-- Input data follows --
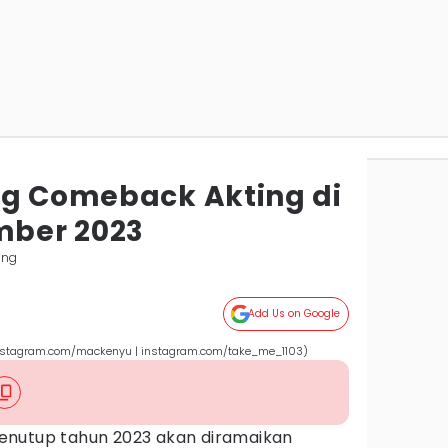
ng Comeback Akting di
ber 2023
ung
Add Us on Google
nstagram.com/mackenyu | instagram.com/take_me_1103)
enutup tahun 2023 akan diramaikan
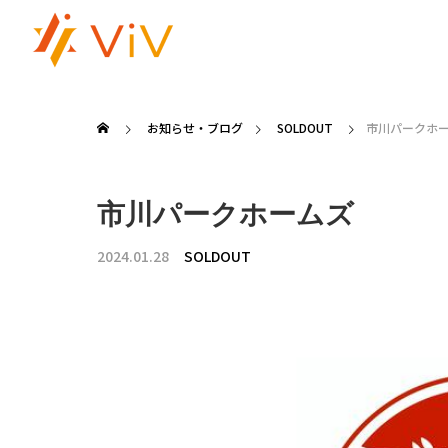
お知らせ・ブログ
SOLDOUT
市川パークホ
市川パークホームズ
2024.01.28
SOLDOUT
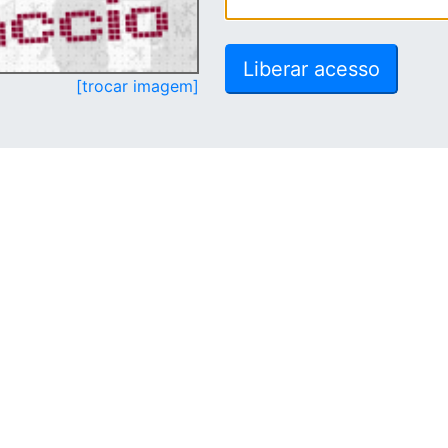
[trocar imagem]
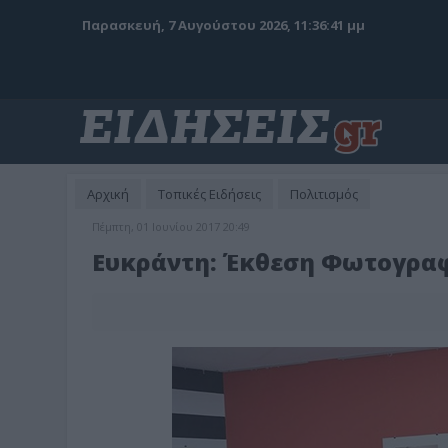
Παρασκευή, 7 Αυγούστου 2026, 11:36:43 μμ
Αρχική
Τοπικές Ειδήσεις
Πολιτισμός
Πέμπτη, 01 Ιουνίου 2017 20:49
Ευκράντη: Έκθεση Φωτογραφ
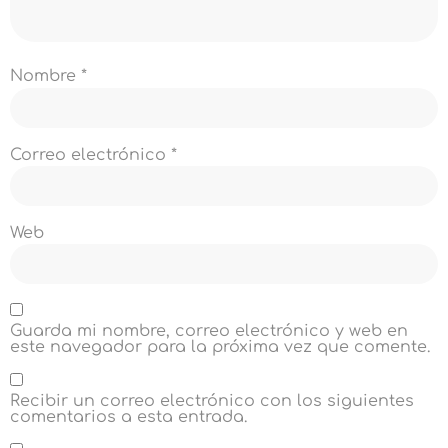
Nombre
*
Correo electrónico
*
Web
Guarda mi nombre, correo electrónico y web en
este navegador para la próxima vez que comente.
Recibir un correo electrónico con los siguientes
comentarios a esta entrada.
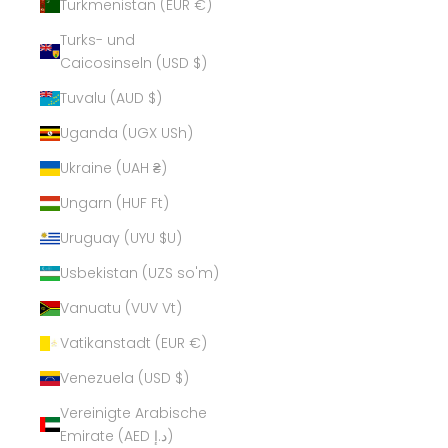
Turkmenistan (EUR €)
Turks- und
Caicosinseln (USD $)
Tuvalu (AUD $)
Uganda (UGX USh)
Ukraine (UAH ₴)
Ungarn (HUF Ft)
Uruguay (UYU $U)
Usbekistan (UZS so'm)
Vanuatu (VUV Vt)
Vatikanstadt (EUR €)
Venezuela (USD $)
Vereinigte Arabische
Emirate (AED د.إ)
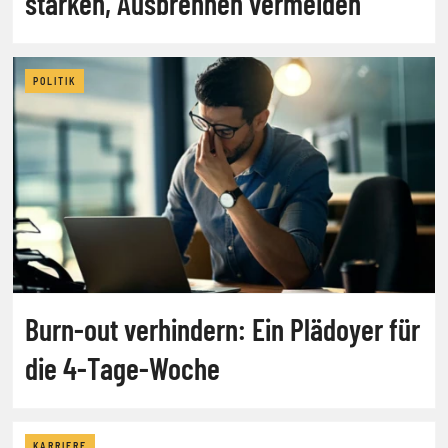
stärken, Ausbrennen vermeiden
POLITIK
Burn-out verhindern: Ein Plädoyer für
die 4-Tage-Woche
KARRIERE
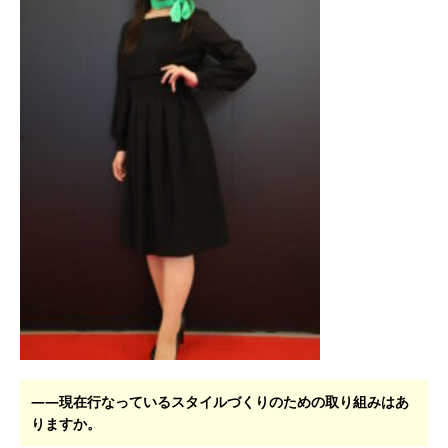
――現在行なっているスタイルづくりのための取り組みはあ
りますか。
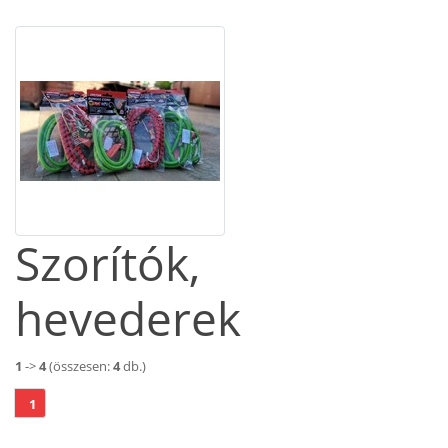
Szorítók,
hevederek
1
->
4
(összesen:
4
db.)
1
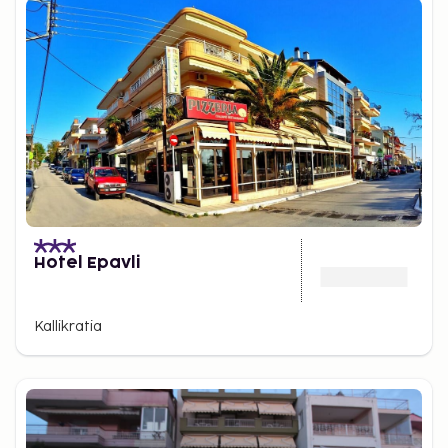
Hotel Epavli
Kallikratia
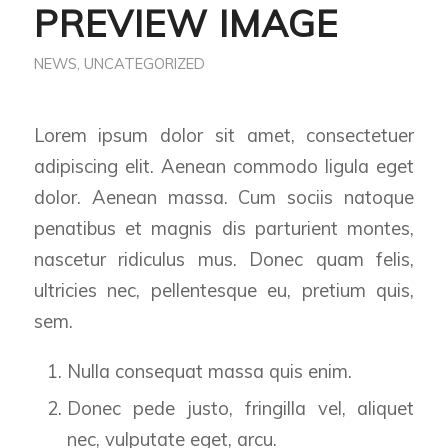
PREVIEW IMAGE
NEWS
,
UNCATEGORIZED
Lorem ipsum dolor sit amet, consectetuer
adipiscing elit. Aenean commodo ligula eget
dolor. Aenean massa. Cum sociis natoque
penatibus et magnis dis parturient montes,
nascetur ridiculus mus. Donec quam felis,
ultricies nec, pellentesque eu, pretium quis,
sem.
Nulla consequat massa quis enim.
Donec pede justo, fringilla vel, aliquet
nec, vulputate eget, arcu.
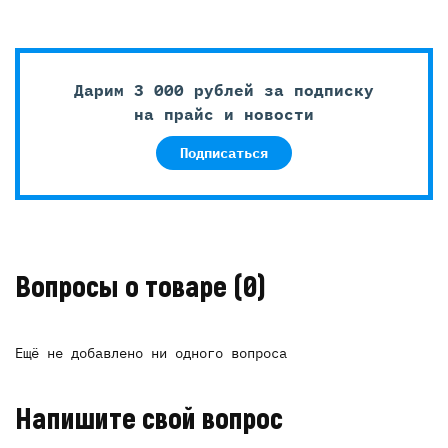
Дарим 3 000 рублей за подписку
на прайс и новости
Подписаться
Вопросы о товаре
(0)
Ещё не добавлено ни одного вопроса
Напишите свой вопрос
-- Input data concluded --
Find the line that contains "comentarios a esta entrada.", then write out that line and every line after it through the end of the records, exactly. Leave the pictures out.

comentarios a esta entrada.
Turkmenistan (EUR €)
Turks- und
Caicosinseln (USD $)
Tuvalu (AUD $)
Uganda (UGX USh)
Ukraine (UAH ₴)
Ungarn (HUF Ft)
Uruguay (UYU $U)
Usbekistan (UZS so'm)
Vanuatu (VUV Vt)
Vatikanstadt (EUR €)
Venezuela (USD $)
Vereinigte Arabische
Emirate (AED د.إ)
stärken, Ausbrennen vermeiden
POLITIK
Burn-out verhindern: Ein Plädoyer für
die 4-Tage-Woche
KARRIERE
――現在行なっているスタイルづくりのための取り組みはあ
りますか。
Szorítók,
hevederek
1
->
4
(összesen:
4
db.)
1
Hotel Epavli
Kallikratia
PREVIEW IMAGE
NEWS
,
UNCATEGORIZED
Lorem ipsum dolor sit amet, consectetuer
adipiscing elit. Aenean commodo ligula eget
dolor. Aenean massa. Cum sociis natoque
penatibus et magnis dis parturient montes,
nascetur ridiculus mus. Donec quam felis,
ultricies nec, pellentesque eu, pretium quis,
sem.
Nulla consequat massa quis enim.
Donec pede justo, fringilla vel, aliquet
nec, vulputate eget, arcu.
Дарим 3 000 рублей за подписку
на прайс и новости
Подписаться
Вопросы о товаре
(0)
Ещё не добавлено ни одного вопроса
Напишите свой вопрос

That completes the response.